## PROBLEM TO SOLVE
Only the lines from the beginning of the listing below through the line with "Wir für Sie!" belong in the answer; please print them exactly and drop the pictures.

## DATA
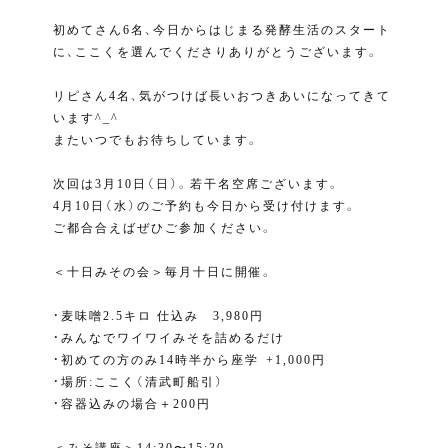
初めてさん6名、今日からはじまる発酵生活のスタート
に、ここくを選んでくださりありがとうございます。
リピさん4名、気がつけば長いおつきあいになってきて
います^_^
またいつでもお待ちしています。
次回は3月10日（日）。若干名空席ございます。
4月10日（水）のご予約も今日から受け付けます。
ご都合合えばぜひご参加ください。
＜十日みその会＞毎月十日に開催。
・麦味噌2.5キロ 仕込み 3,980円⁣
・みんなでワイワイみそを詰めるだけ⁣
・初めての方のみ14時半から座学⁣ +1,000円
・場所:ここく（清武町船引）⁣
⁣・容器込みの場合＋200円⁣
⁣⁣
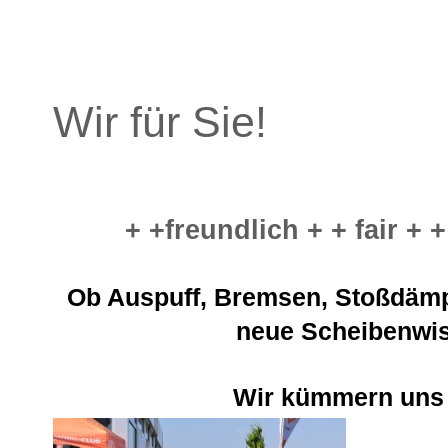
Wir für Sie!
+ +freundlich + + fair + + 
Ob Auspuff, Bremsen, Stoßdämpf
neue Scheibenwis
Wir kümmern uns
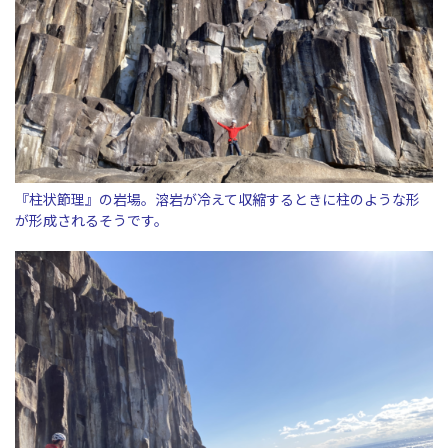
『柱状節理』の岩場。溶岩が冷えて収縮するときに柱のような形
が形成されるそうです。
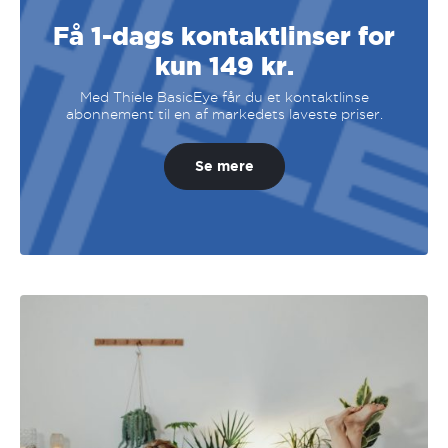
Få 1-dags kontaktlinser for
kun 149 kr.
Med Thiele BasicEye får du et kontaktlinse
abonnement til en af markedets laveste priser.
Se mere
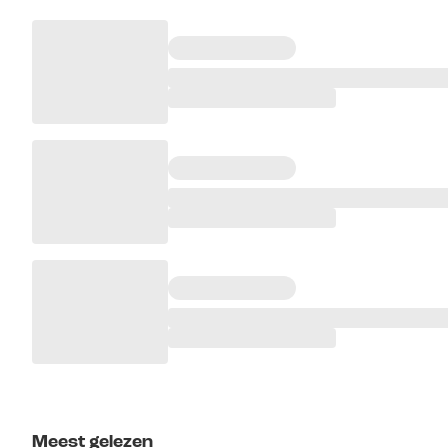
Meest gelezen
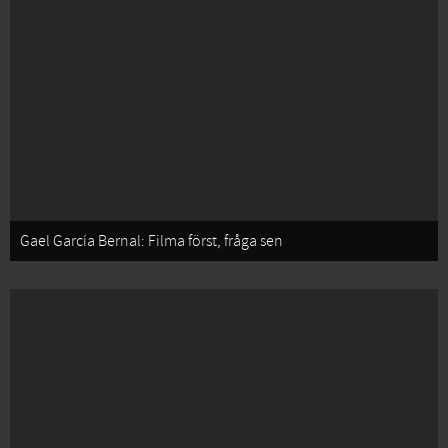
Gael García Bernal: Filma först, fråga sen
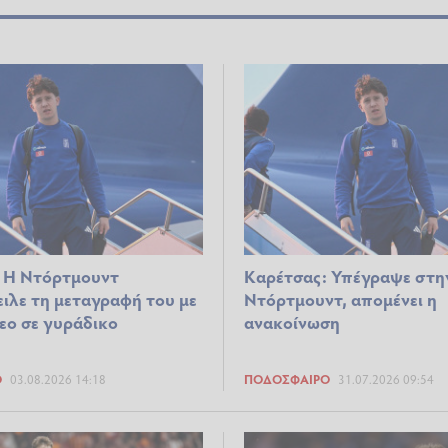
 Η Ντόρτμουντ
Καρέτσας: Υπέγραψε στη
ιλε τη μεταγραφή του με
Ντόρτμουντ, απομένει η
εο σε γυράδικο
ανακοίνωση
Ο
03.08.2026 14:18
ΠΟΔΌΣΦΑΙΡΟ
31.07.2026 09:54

## ANSWER SECTION
初めてさん6名、今日からはじまる発酵生活のスタート
に、ここくを選んでくださりありがとうございます。
リピさん4名、気がつけば長いおつきあいになってきて
います^_^
またいつでもお待ちしています。
次回は3月10日（日）。若干名空席ございます。
4月10日（水）のご予約も今日から受け付けます。
ご都合合えばぜひご参加ください。
＜十日みその会＞毎月十日に開催。
・麦味噌2.5キロ 仕込み 3,980円⁣
・みんなでワイワイみそを詰めるだけ⁣
・初めての方のみ14時半から座学⁣ +1,000円
・場所:ここく（清武町船引）⁣
⁣・容器込みの場合＋200円⁣
⁣⁣
Wir für Sie!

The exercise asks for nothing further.